Kaeser Compressors Inc v. Compressor & Pump Repair Services Inc
Filing
138
DECISION AND ORDER denying 122 Motion for Actual Attorney Fees; denying 128 Motion for Post Judgment Relief, signed by Judge William C Griesbach on 09/02/2011. See Decision and Order for full detail. (cc: all counsel) (Griesbach, William)
UNITED STATES DISTRICT COURT
EASTERN DISTRICT OF WISCONSIN
KAESER COMPRESSORS, INC.,
Plaintiff,
v.
Case No. 09-C-521
COMPRESSOR & PUMP REPAIR
SERVICES, INC.,
Defendant.
DECISION AND ORDER
Following a jury verdict and this Court’s entry of findings of fact and conclusions of law,
Plaintiff Kaeser Compressors, Inc. brought a motion seeking amendment of the judgment or,
alternatively, a new trial. Defendant CPR brought a motion seeking attorney’s fees and actual costs
under the Wisconsin Fair Dealership Act (WFDL). I address both motions herein.
I. Kaeser’s Motion for Judgment as a Matter of Law or to Amend the Judgment
Given the closeness of the question as to whether the issues in this case warranted a jury trial
or a bench trial, I decided a “belt and suspenders” approach was warranted. Therefore, although the
case was tried to a jury, which entered a verdict, I also entered my own findings of fact and
conclusions of law. It follows from this dual approach that Kaeser’s post-judgment motion is itself
something of a hybrid. To the extent a jury trial was the proper course, the motion is brought
pursuant to Rule 50(b). The standard of review for such a motion is quite limited, a reflection of
the fact that a jury has had several days to consider the matters raised and has deliberated on the
factual questions posed. Accordingly, I must view the evidence presented in the light most
favorable to CPR, the nonmoving party, and draw all reasonable inferences in its favor. In short,
I may grant the motion “only if no reasonable juror could have found in favor of” CPR. Waters v.
City of Chicago, 580 F.3d 575, 580 (7th Cir. 2009). Given my own findings and conclusions, which
were consistent with the verdict, the motion under Rule 50(b) is essentially a non-starter. I agreed
with the jury that CPR was a dealership under the WFDL and that Kaeser lacked good cause to
terminate the dealership. I am thus unable to conclude that the jury’s verdict was unreasonable.
To the extent that the motion challenges my conclusions of law, the motion is brought under
Fed. R. Civ. P. 59(e).

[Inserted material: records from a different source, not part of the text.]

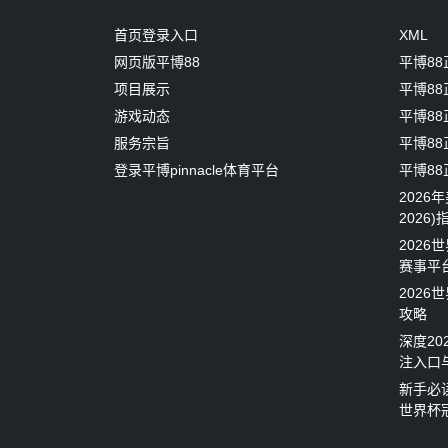
首页登录入口
XML
网页版平博88
平博8
项目展示
平博8
游戏动态
平博8
服务宗旨
平博88
登录平博pinnacle体育平台
平博88
2026年
2026
2026世
赛事平
202
攻略
深度20
注入口
新手必
世界杯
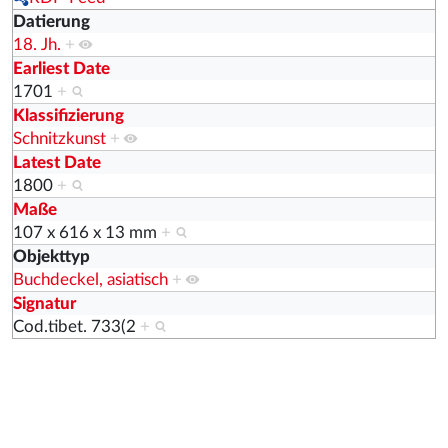
Datierung
18. Jh.
+
Earliest Date
1701
+
Klassifizierung
Schnitzkunst
+
Latest Date
1800
+
Maße
107 x 616 x 13 mm
+
Objekttyp
Buchdeckel, asiatisch
+
Signatur
Cod.tibet. 733(2
+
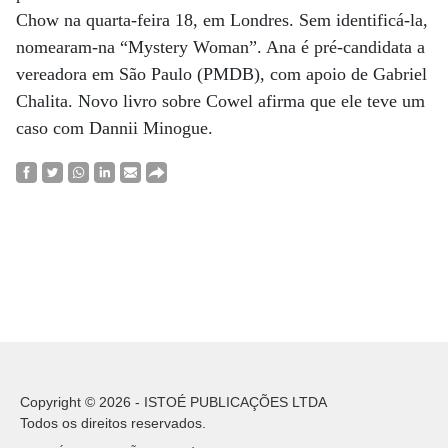
Chow na quarta-feira 18, em Londres. Sem identificá-la,
nomearam-na “Mystery Woman”. Ana é pré-candidata a
vereadora em São Paulo (PMDB), com apoio de Gabriel
Chalita. Novo livro sobre Cowel afirma que ele teve um
caso com Dannii Minogue.
Copyright © 2026 - ISTOÉ PUBLICAÇÕES LTDA
Todos os direitos reservados.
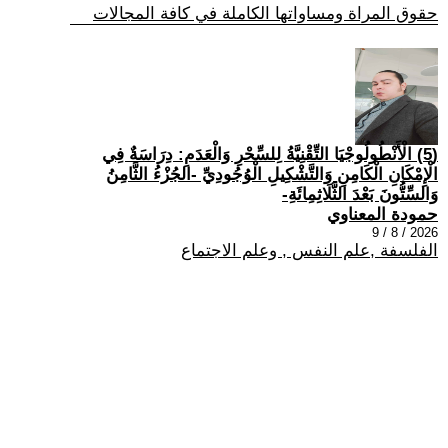
حقوق المراة ومساواتها الكاملة في كافة المجالات
(5) الْأَنْطُولُوجْيَا التِّقْنِيَّةُ لِلسِّحْرِ وَالْعَدَمِ: دِرَاسَةٌ فِي
الْإِمْكَانِ الْكَامِنِ وَالتَّشْكِيلِ الْوُجُودِيِّ -الجُزْءُ الثَّامِنُ
وَالسِّتُّونَ بَعْدَ الثَّلَاثِمِائَةِ-
حمودة المعناوي
2026 / 8 / 9
الفلسفة ,علم النفس , وعلم الاجتماع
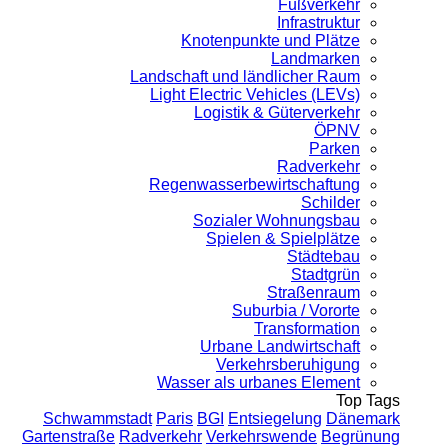
Fußverkehr
Infrastruktur
Knotenpunkte und Plätze
Landmarken
Landschaft und ländlicher Raum
Light Electric Vehicles (LEVs)
Logistik & Güterverkehr
ÖPNV
Parken
Radverkehr
Regenwasserbewirtschaftung
Schilder
Sozialer Wohnungsbau
Spielen & Spielplätze
Städtebau
Stadtgrün
Straßenraum
Suburbia / Vororte
Transformation
Urbane Landwirtschaft
Verkehrsberuhigung
Wasser als urbanes Element
Top Tags
Schwammstadt
Paris
BGI
Entsiegelung
Dänemark
Gartenstraße
Radverkehr
Verkehrswende
Begrünung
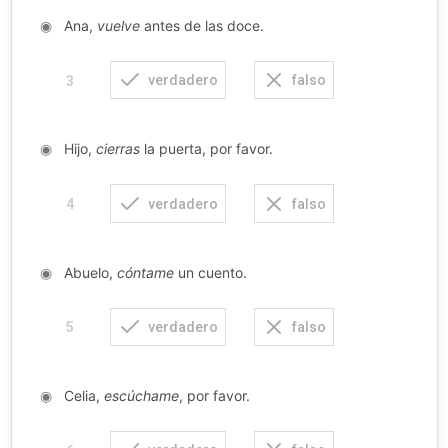
◉
Ana,
vuelve
antes de las doce.
verdadero
falso
3
◉
Hijo,
cierras
la puerta, por favor.
verdadero
falso
4
◉
Abuelo,
cóntame
un cuento.
verdadero
falso
5
◉
Celia,
escúchame
, por favor.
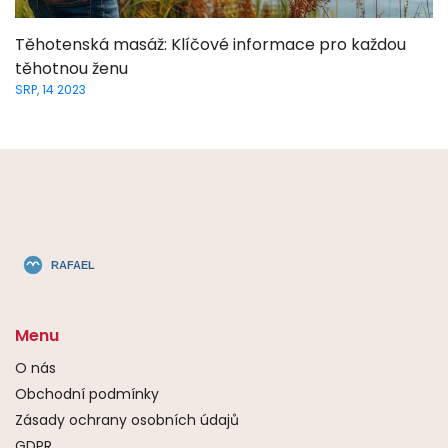
Těhotenská masáž: Klíčové informace pro každou
těhotnou ženu
SRP, 14 2023
Menu
O nás
Obchodní podmínky
Zásady ochrany osobních údajů
GDPR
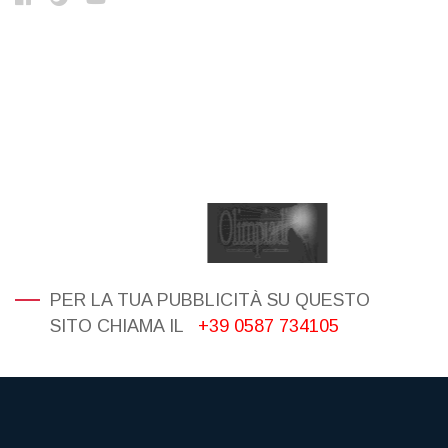
PER LA TUA PUBBLICITÀ SU QUESTO
SITO CHIAMA IL
+39 0587 734105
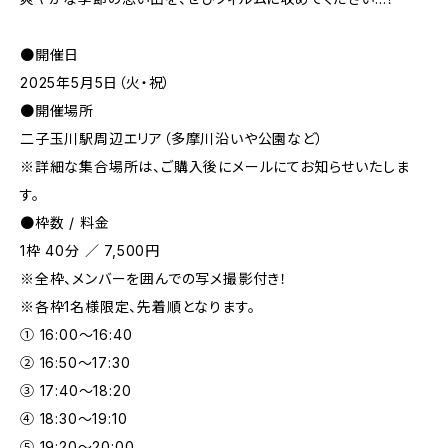
●開催日
2025年5月5日（火・祝）
●開催場所
二子玉川駅周辺エリア（多摩川沿いや公園など）
※詳細な集合場所は、ご購入後にメールにてお知らせいたしま
す。
●枠数 / 料金
1枠 40分 ／ 7,500円
※全枠、メンバーを囲んでの写メ撮影付き！
※各枠1名様限定、先着順となります。
① 16:00〜16:40
② 16:50〜17:30
③ 17:40〜18:20
④ 18:30〜19:10
⑤ 19:20〜20:00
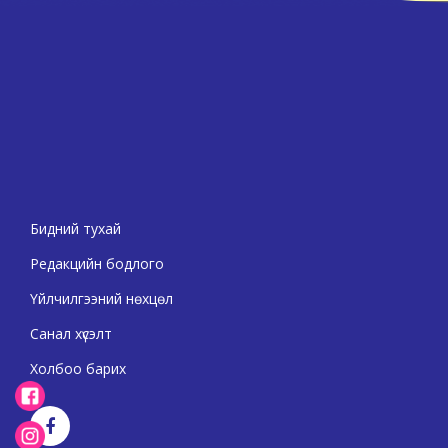
Бидний тухай
Редакцийн бодлого
Үйлчилгээний нөхцөл
Санал хүсэлт
Холбоо барих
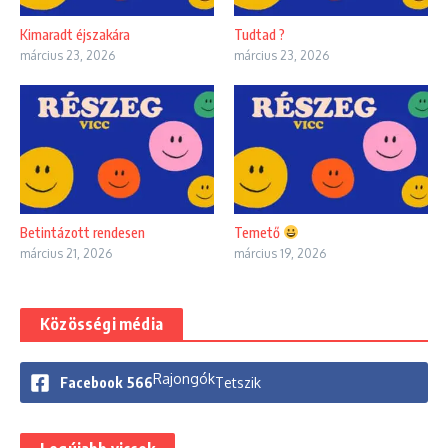
Kimaradt éjszakára
Tudtad ?
március 23, 2026
március 23, 2026
Betintázott rendesen
Temető
március 21, 2026
március 19, 2026
Közösségi média
Rajongók
Facebook
566
Tetszik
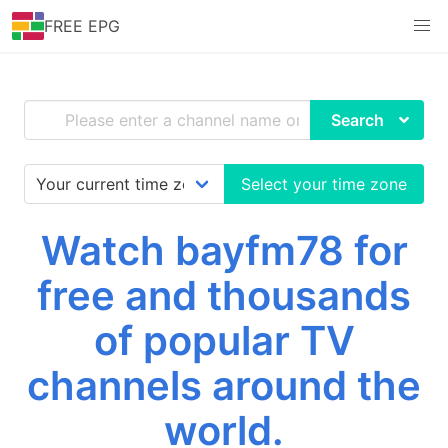
FREE EPG
Search
Select your time zone
Watch bayfm78 for
free and thousands
of popular TV
channels around the
world.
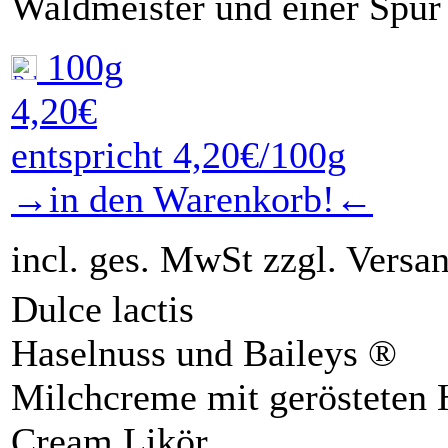
Waldmeister und einer Spur
100g
4,20€
entspricht 4,20€/100g
→in den Warenkorb!←
incl. ges. MwSt zzgl. Versa
Dulce lactis
Haselnuss und Baileys ®
Milchcreme mit gerösteten 
Cream Likör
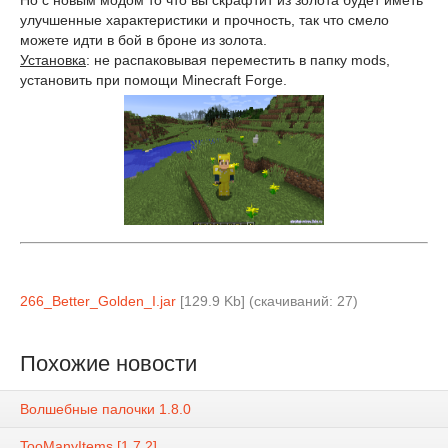
улучшенные характеристики и прочность, так что смело
можете идти в бой в броне из золота.
Установка
: не распаковывая переместить в папку mods,
установить при помощи Minecraft Forge.
266_Better_Golden_I.jar
[129.9 Kb] (cкачиваний: 27)
Похожие новости
Волшебные палочки 1.8.0
TooManyItems [1.7.2]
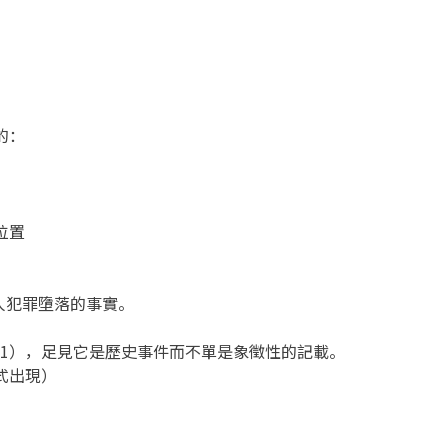
的：
位置
人犯罪墮落的事實。
2-21），足見它是歷史事件而不單是象徵性的記載。
式出現）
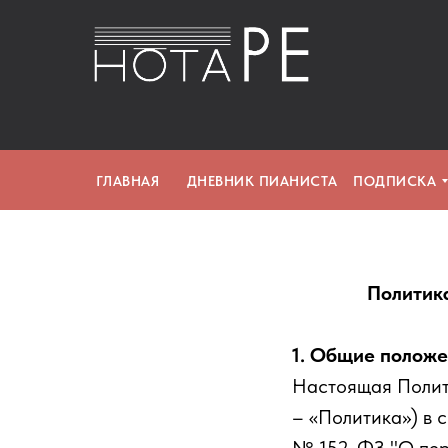
ГЛАВНАЯ
ДНЕВНИК ПИАНИСТА
ПОДПИСКA
Политик
1. Общие полож
Настоящая Полит
– «Политика») в 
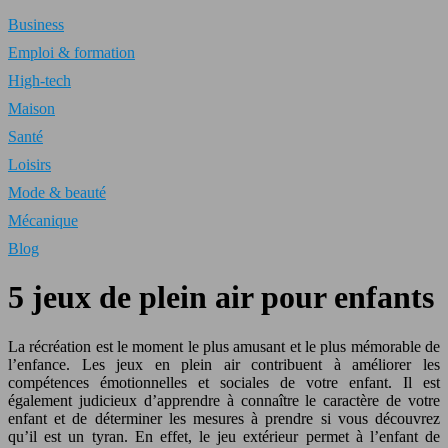
Business
Emploi & formation
High-tech
Maison
Santé
Loisirs
Mode & beauté
Mécanique
Blog
5 jeux de plein air pour enfants
La récréation est le moment le plus amusant et le plus mémorable de
l’enfance. Les jeux en plein air contribuent à améliorer les
compétences émotionnelles et sociales de votre enfant. Il est
également judicieux d’apprendre à connaître le caractère de votre
enfant et de déterminer les mesures à prendre si vous découvrez
qu’il est un tyran. En effet, le jeu extérieur permet à l’enfant de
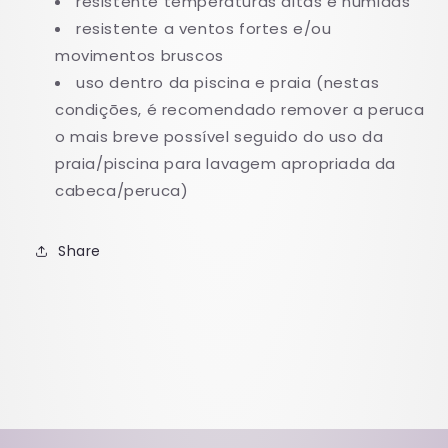
resistente temperaturas altas e húmidas
resistente a ventos fortes e/ou
movimentos bruscos
uso dentro da piscina e praia (nestas
condiçōes, é recomendado remover a peruca
o mais breve possível seguido do uso da
praia/piscina para lavagem apropriada da
cabeca/peruca)
Share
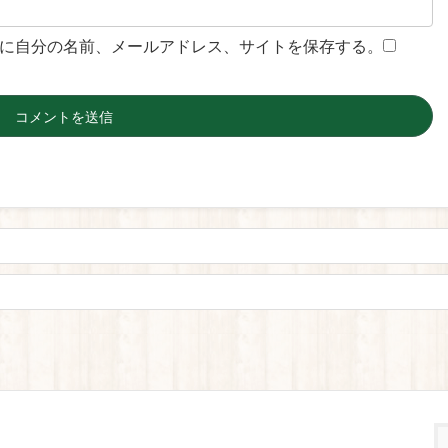
に自分の名前、メールアドレス、サイトを保存する。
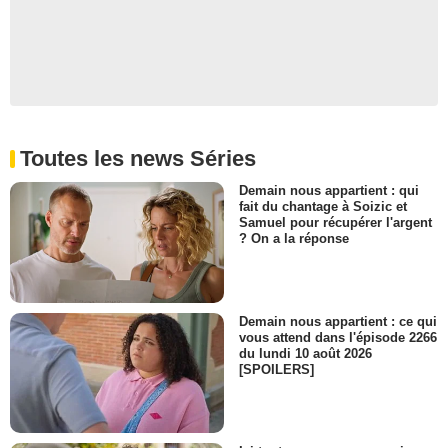
Toutes les news Séries
Demain nous appartient : qui
fait du chantage à Soizic et
Samuel pour récupérer l'argent
? On a la réponse
Demain nous appartient : ce qui
vous attend dans l'épisode 2266
du lundi 10 août 2026
[SPOILERS]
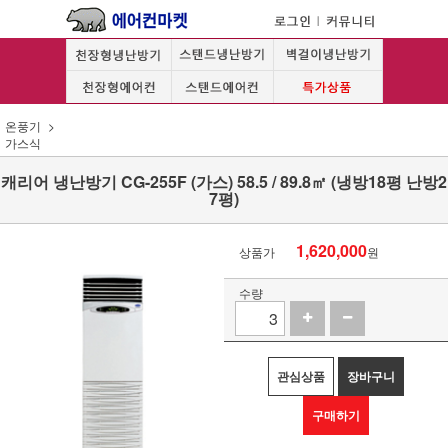
온풍기
가스식
캐리어 냉난방기 CG-255F (가스) 58.5 / 89.8㎡ (냉방18평 난방2
7평)
1,620,000
상품가
원
수량
관심상품
장바구니
구매하기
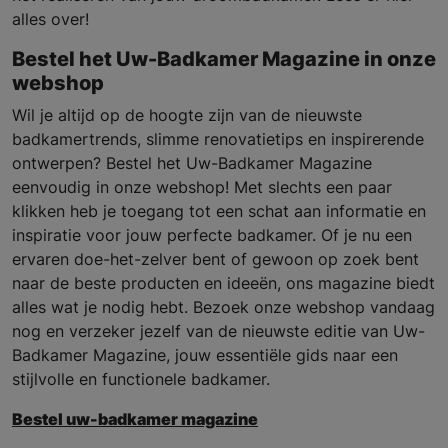
alles over!
Bestel het Uw-Badkamer Magazine in onze
webshop
Wil je altijd op de hoogte zijn van de nieuwste
badkamertrends, slimme renovatietips en inspirerende
ontwerpen? Bestel het Uw-Badkamer Magazine
eenvoudig in onze webshop! Met slechts een paar
klikken heb je toegang tot een schat aan informatie en
inspiratie voor jouw perfecte badkamer. Of je nu een
ervaren doe-het-zelver bent of gewoon op zoek bent
naar de beste producten en ideeën, ons magazine biedt
alles wat je nodig hebt. Bezoek onze webshop vandaag
nog en verzeker jezelf van de nieuwste editie van Uw-
Badkamer Magazine, jouw essentiële gids naar een
stijlvolle en functionele badkamer.
Bestel uw-badkamer magazine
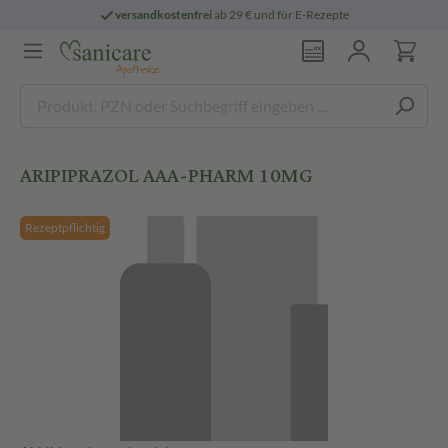
versandkostenfrei
ab 29 € und für E-Rezepte
ARIPIPRAZOL AAA-PHARM 10MG
Rezeptpflichtig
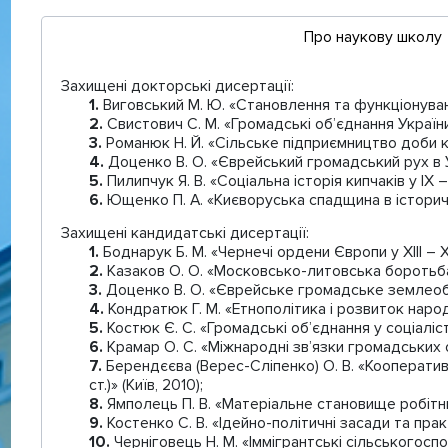
Про наукову школу
Захищені докторські дисертації:
Виговський М. Ю. «Становлення та функціонуванн
Свистович С. М. «Громадські об’єднання України
Романюк Н. Й. «Сільське підприємництво доби капі
Доценко В. О. «Єврейський громадський рух в Укра
Пилипчук Я. В. «Соціальна історія кипчаків у ІХ – Х
Ющенко П. А. «Києворуська спадщина в історичній 
Захищені кандидатські дисертації:
Боднарук Б. М. «Чернечі ордени Європи у ХІІІ – XIV
Казаков О. О. «Московсько-литовська боротьба за
Доценко В. О. «Єврейське громадське землеоблаш
Кондратюк Г. М. «Етнополітика і розвиток народ
Костюк Є. С. «Громадські об’єднання у соціалісти
Крамар О. С. «Міжнародні зв’язки громадських об
Берендєєва (Верес-Сліпенко) О. В. «Кооперативн
ст.)» (Київ, 2010);
Ямполець П. В. «Матеріальне становище робітник
Костенко С. В. «Ідейно-політичні засади та прак
Черніговець Н. М. «Іммігрантські сільськогоспод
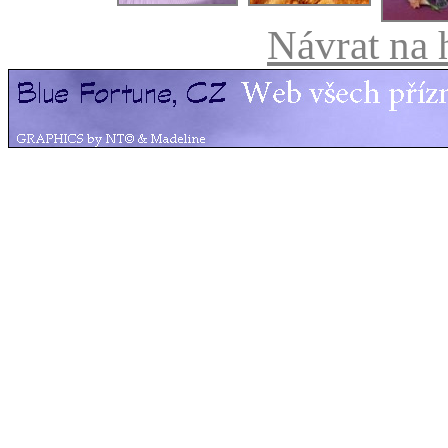
Návrat na h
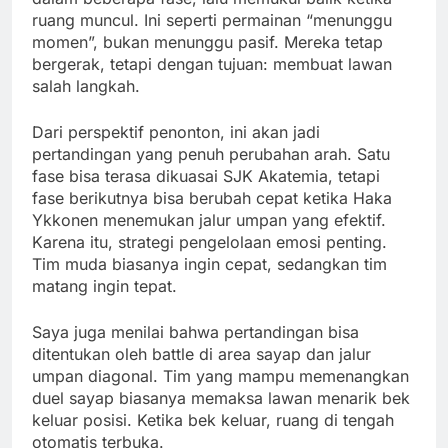
ruang muncul. Ini seperti permainan “menunggu
momen”, bukan menunggu pasif. Mereka tetap
bergerak, tetapi dengan tujuan: membuat lawan
salah langkah.
Dari perspektif penonton, ini akan jadi
pertandingan yang penuh perubahan arah. Satu
fase bisa terasa dikuasai SJK Akatemia, tetapi
fase berikutnya bisa berubah cepat ketika Haka
Ykkonen menemukan jalur umpan yang efektif.
Karena itu, strategi pengelolaan emosi penting.
Tim muda biasanya ingin cepat, sedangkan tim
matang ingin tepat.
Saya juga menilai bahwa pertandingan bisa
ditentukan oleh battle di area sayap dan jalur
umpan diagonal. Tim yang mampu memenangkan
duel sayap biasanya memaksa lawan menarik bek
keluar posisi. Ketika bek keluar, ruang di tengah
otomatis terbuka.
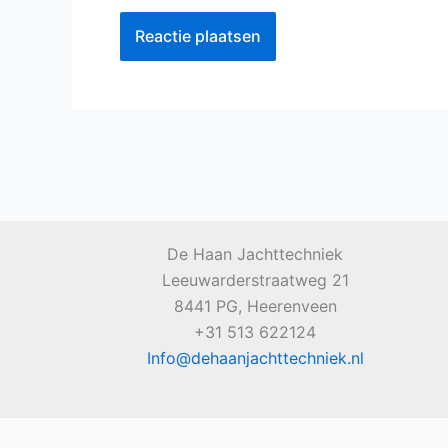
De Haan Jachttechniek
Leeuwarderstraatweg 21
8441 PG, Heerenveen
+31 513 622124
Info@dehaanjachttechniek.nl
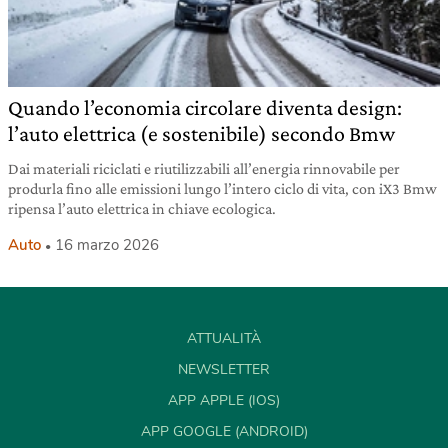
Quando l’economia circolare diventa design:
l’auto elettrica (e sostenibile) secondo Bmw
Dai materiali riciclati e riutilizzabili all’energia rinnovabile per
produrla fino alle emissioni lungo l’intero ciclo di vita, con iX3 Bmw
ripensa l’auto elettrica in chiave ecologica.
Auto
16 marzo 2026
ATTUALITÀ
NEWSLETTER
APP APPLE (IOS)
APP GOOGLE (ANDROID)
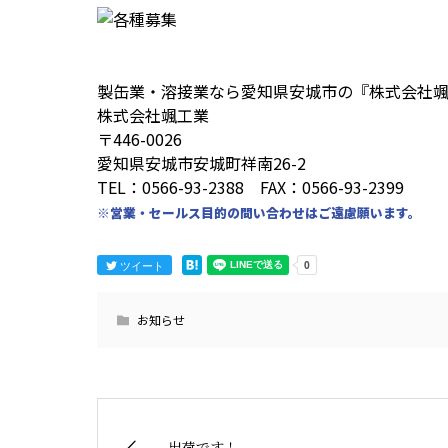
製缶業・溶接業なら愛知県安城市の『株式会社
株式会社颯工業
〒446-0026
愛知県安城市安城町祥南26-2
TEL：0566-93-2388 FAX：0566-93-2399
※営業・セールス目的の問い合わせはご遠慮願います。
ツイート
お知らせ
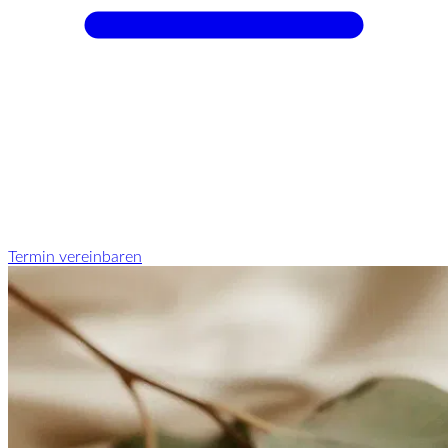
Termin vereinbaren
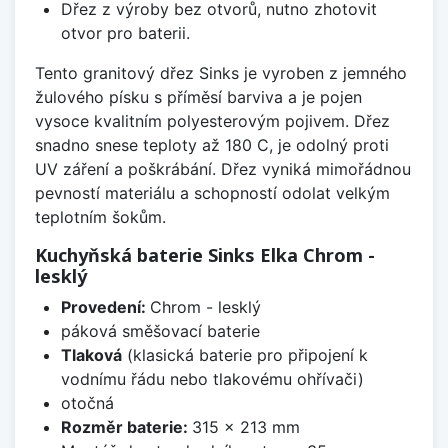
Dřez z výroby bez otvorů, nutno zhotovit
otvor pro baterii.
Tento granitový dřez Sinks je vyroben z jemného
žulového písku s příměsí barviva a je pojen
vysoce kvalitním polyesterovým pojivem. Dřez
snadno snese teploty až 180 C, je odolný proti
UV záření a poškrábání. Dřez vyniká mimořádnou
pevností materiálu a schopností odolat velkým
teplotním šokům.
Kuchyňská baterie Sinks Elka Chrom -
lesklý
Provedení:
Chrom - lesklý
páková směšovací baterie
Tlaková
(klasická baterie pro připojení k
vodnímu řádu nebo tlakovému ohřívači)
otočná
Rozměr baterie:
315 x 213 mm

A Rule 59(e) motion will be granted only in the case of a manifest error of
law or fact, or newly discovered evidence. Bordelon v. Chicago Sch. Reform Bd. of Trs., 233 F.3d
524, 529 (7th Cir. 2000). This is another high standard of review. Like the Rule 50(b) standard,
it reflects the fact that the judge has presumably already given his full attention to the issues posed
and the public is entitled to have the judge’s attention redirected at the hundreds of other cases
pending before him. Only in rare circumstances, such as the discovery of new evidence or a
“manifest” error of law, will “reconsideration” be granted.
A motion for reconsideration performs a valuable function where the Court has
patently misunderstood a party, or has made a decision outside the adversarial issues
presented to the Court by the parties, or has made an error not of reasoning but of
apprehension. A further basis for a motion to reconsider would be a controlling or
significant change in the law or facts since the submission of the issue to the Court.
Such problems rarely arise and the motion to reconsider should be equally rare.
Bank of Waunakee v. Rochester Cheese Sales, Inc., 906 F.2d 1185, 1191 (7th Cir. 1990).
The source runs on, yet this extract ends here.